• Work instructions: The word "extérieur" occurs in some of the lines below; copy each of those lines.

Records drawn from a dataset

● ● ●

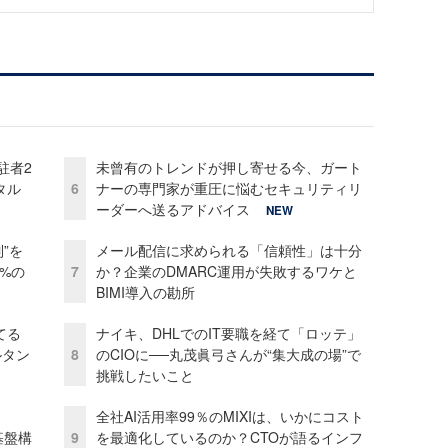
駐者2
未曾有のトレンドが押し寄せる今、ガート
タル
6
ナーの専門家が重圧に悩むセキュリティリ
ーダーへ送るアドバイス
NEW
”を
メール配信に求められる「信頼性」は十分
0%の
7
か？企業のDMARC運用が失敗するワケと
BIMI導入の勘所
てる
ナイキ、DHLでのIT要職を経て「ロッテ」
ルタン
8
のCIOに──丸茂眞弓さんが“集大成の場”で
挑戦したいこと
全社AI活用率99％のMIXIは、いかにコスト
e基盤構
9
を最適化しているのか？CTOが語るインフ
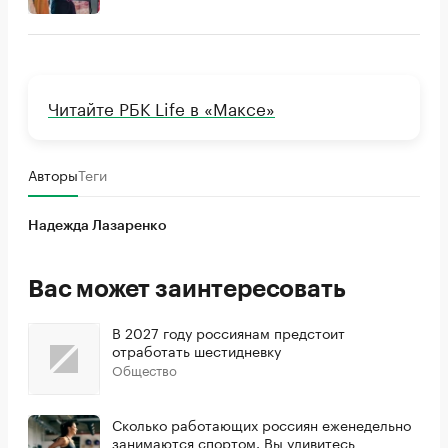
Читайте РБК Life в «Максе»
Авторы
Теги
Надежда Лазаренко
Вас может заинтересовать
В 2027 году россиянам предстоит
отработать шестидневку
Общество
Сколько работающих россиян еженедельно
занимаются спортом. Вы удивитесь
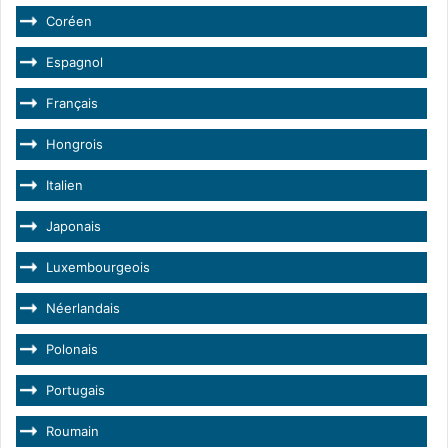
Coréen
Espagnol
Français
Hongrois
Italien
Japonais
Luxembourgeois
Néerlandais
Polonais
Portugais
Roumain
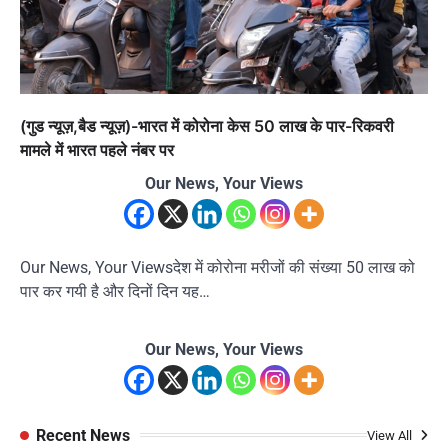
(गुड न्यूज़,बैड न्यूज़)-भारत में कोरोना केस 50 लाख के पार-रिकवरी
मामले में भारत पहले नंबर पर
Our News, Your Views
Our News, Your Viewsदेश में कोरोना मरीजों की संख्या 50 लाख को
पार कर गयी है और दिनों दिन यह…
Our News, Your Views
Recent News
View All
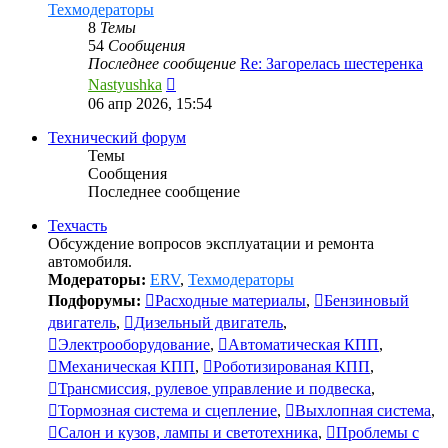
Техмодераторы
8
Темы
54
Сообщения
Последнее сообщение
Re: Загорелась шестеренка
Перейти
Nastyushka
к
06 апр 2026, 15:54
последнему
сообщению
Технический форум
Темы
Сообщения
Последнее сообщение
Техчасть
Обсуждение вопросов эксплуатации и ремонта
автомобиля.
Модераторы:
ERV
,
Техмодераторы
Подфорумы:
Расходные материалы
,
Бензиновый
двигатель
,
Дизельный двигатель
,
Электрооборудование
,
Автоматическая КПП
,
Механическая КПП
,
Роботизированая КПП
,
Трансмиссия, рулевое управление и подвеска
,
Тормозная система и сцепление
,
Выхлопная система
,
Салон и кузов, лампы и светотехника
,
Проблемы с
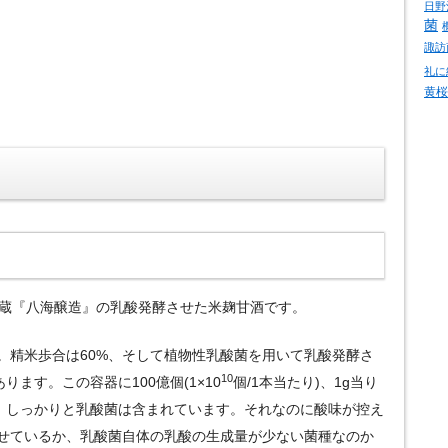
日野
菌
諏訪
礼に
黄桜
る酒蔵『八海醸造』の乳酸発酵させた米麹甘酒です。
。精米歩合は60%、そして植物性乳酸菌を用いて乳酸発酵さ
10
ります。この容器に100億個(1×10
個/1本当たり)、1g当り
り、しっかりと乳酸菌は含まれています。それなのに酸味が控え
せているか、乳酸菌自体の乳酸の生成量が少ない菌種なのか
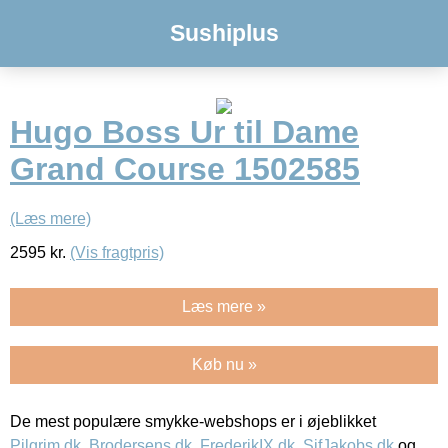
Sushiplus
Hugo Boss Ur til Dame
Grand Course 1502585
(Læs mere)
2595
kr.
(Vis fragtpris)
Læs mere »
Køb nu »
De mest populære smykke-webshops er i øjeblikket
Pilgrim.dk
,
Brodersens.dk
,
FrederikIX.dk
,
SifJakobs.dk
og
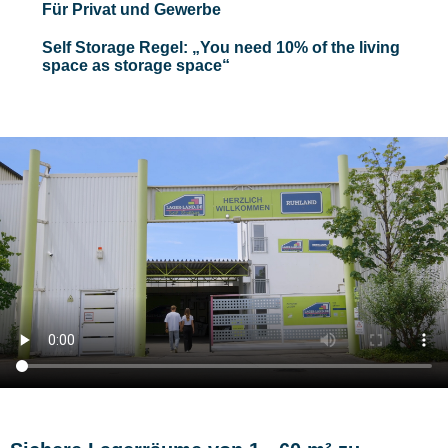
Für Privat und Gewerbe
Self Storage Regel: „You need 10% of the living
space as storage space“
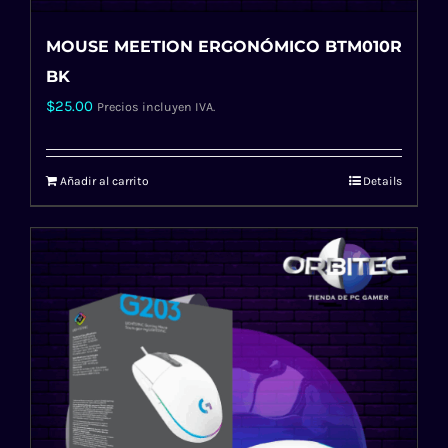
MOUSE MEETION ERGONÓMICO BTM010R
BK
$
25.00
Precios incluyen IVA.
Añadir al carrito
Details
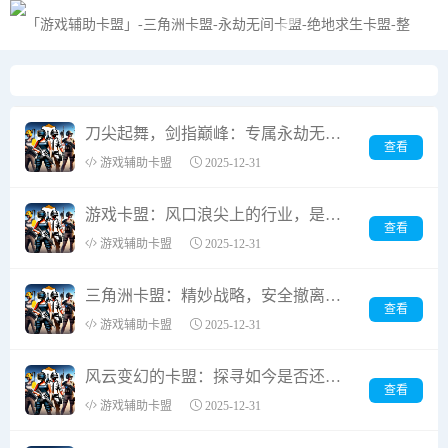
黑夜模式
刀尖起舞，剑指巅峰：专属永劫无间的高阶振刀卡盟，重塑你的战场传奇！
查看
游戏辅助卡盟
2025-12-31
游戏卡盟：风口浪尖上的行业，是落日余晖还是浴火重生？
查看
游戏辅助卡盟
2025-12-31
三角洲卡盟：精妙战略，安全撤离，规避风险的致胜之道
查看
游戏辅助卡盟
2025-12-31
风云变幻的卡盟：探寻如今是否还能拥有一片安稳的“联盟”天地？
查看
游戏辅助卡盟
2025-12-31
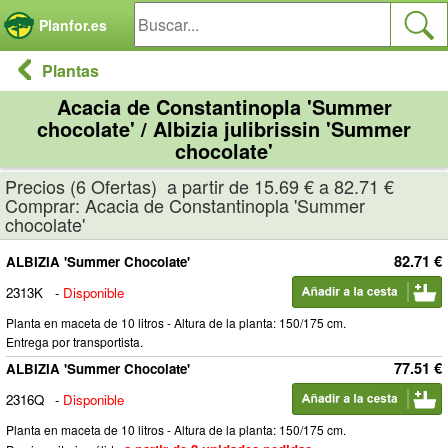
Panel de gestión de cookies
Planfor.es
Plantas
Acacia de Constantinopla 'Summer
chocolate' / Albizia julibrissin 'Summer
chocolate'
Precios (6 Ofertas) a partir de 15.69 € a 82.71 €
Comprar: Acacia de Constantinopla 'Summer
chocolate'
82.71 €
ALBIZIA 'Summer Chocolate'
2313K
-
Disponible
Planta en maceta de 10 litros - Altura de la planta: 150/175 cm.
Entrega por transportista.
77.51 €
ALBIZIA 'Summer Chocolate'
2316Q
-
Disponible
Planta en maceta de 10 litros - Altura de la planta: 150/175 cm.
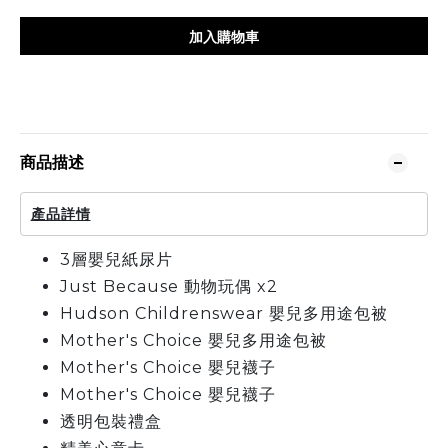
加入購物車
商品描述
產品詳情
3層嬰兒紙尿片
Just Because 動物玩偶 x2
Hudson Childrenswear 嬰兒多用途包被
Mother's Choice 嬰兒多用途包被
Mother's Choice 嬰兒襪子
Mother's Choice 嬰兒襪子
透明包裝禮盒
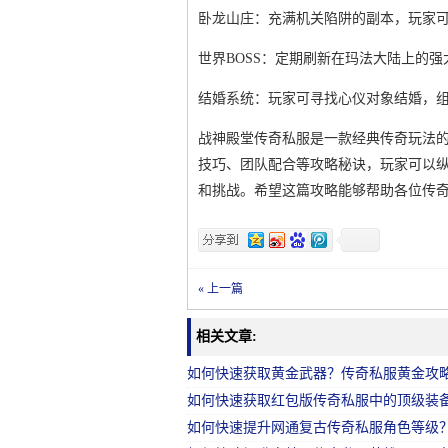
卧龙山庄：充满机关陷阱的副本，玩家
世界BOSS：定期刷新在玛法大陆上的
结婚系统：玩家可寻找心仪对象结婚，
战神殿堂传奇私服是一款经典传奇玩法的
技巧、团队配合等攻略秘诀，玩家可以
和挑战。希望这篇攻略能够帮助各位传
« 上一篇
相关文章:
如何快速获取黄金武器？传奇私服黄金攻
如何快速获取红包版传奇私服中的顶级装
如何快速提升网通复古传奇私服角色等级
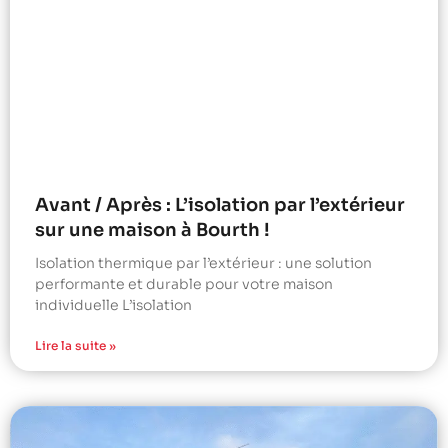
Avant / Après : L’isolation par l’extérieur
sur une maison à Bourth !
Isolation thermique par l’extérieur : une solution
performante et durable pour votre maison
individuelle L’isolation
Lire la suite »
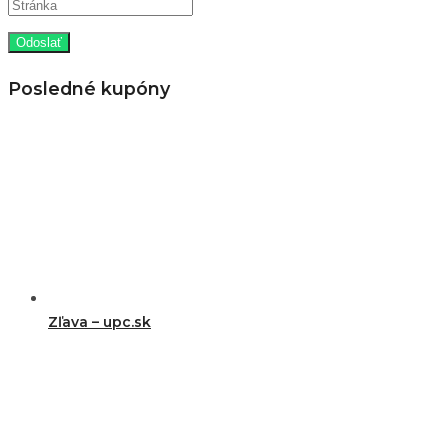
Posledné kupóny
Zľava – upc.sk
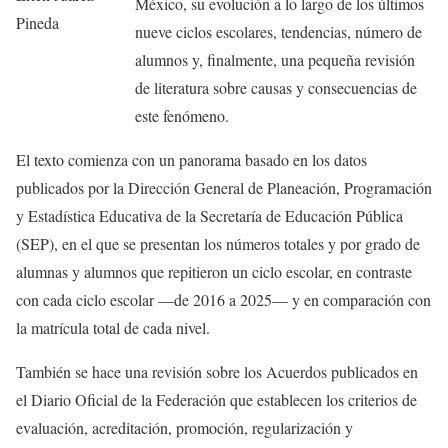
México, su evolución a lo largo de los últimos
Pineda
nueve ciclos escolares, tendencias, número de
alumnos y, finalmente, una pequeña revisión
de literatura sobre causas y consecuencias de
este fenómeno.
El texto comienza con un panorama basado en los datos
publicados por la Dirección General de Planeación, Programación
y Estadística Educativa de la Secretaría de Educación Pública
(SEP), en el que se presentan los números totales y por grado de
alumnas y alumnos que repitieron un ciclo escolar, en contraste
con cada ciclo escolar —de 2016 a 2025— y en comparación con
la matrícula total de cada nivel.
También se hace una revisión sobre los Acuerdos publicados en
el Diario Oficial de la Federación que establecen los criterios de
evaluación, acreditación, promoción, regularización y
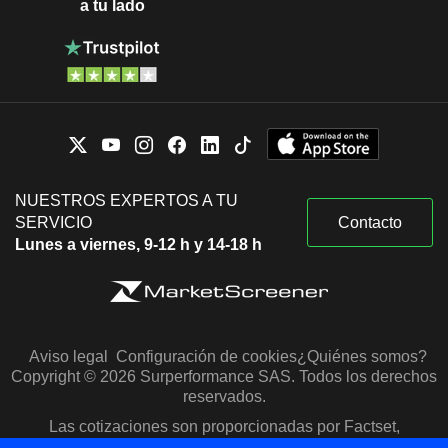
a tu lado
NUESTROS EXPERTOS A TU
SERVICIO
Contacto
Lunes a viernes, 9-12 h y 14-18 h
Aviso legal
Configuración de cookies
¿Quiénes somos?
Copyright © 2026 Surperformance SAS. Todos los derechos
reservados.
Las cotizaciones son proporcionadas por Factset,
Morningstar y S&P Capital IQ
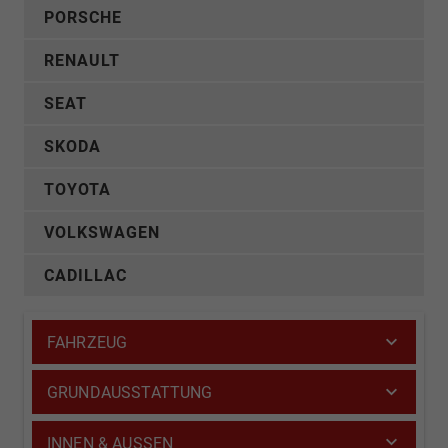
PORSCHE
RENAULT
SEAT
SKODA
TOYOTA
VOLKSWAGEN
CADILLAC
FAHRZEUG
GRUNDAUSSTATTUNG
INNEN & AUSSEN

● ● ●

• Exercise result:
Avant / Après : L’isolation par l’extérieur
Isolation thermique par l’extérieur : une solution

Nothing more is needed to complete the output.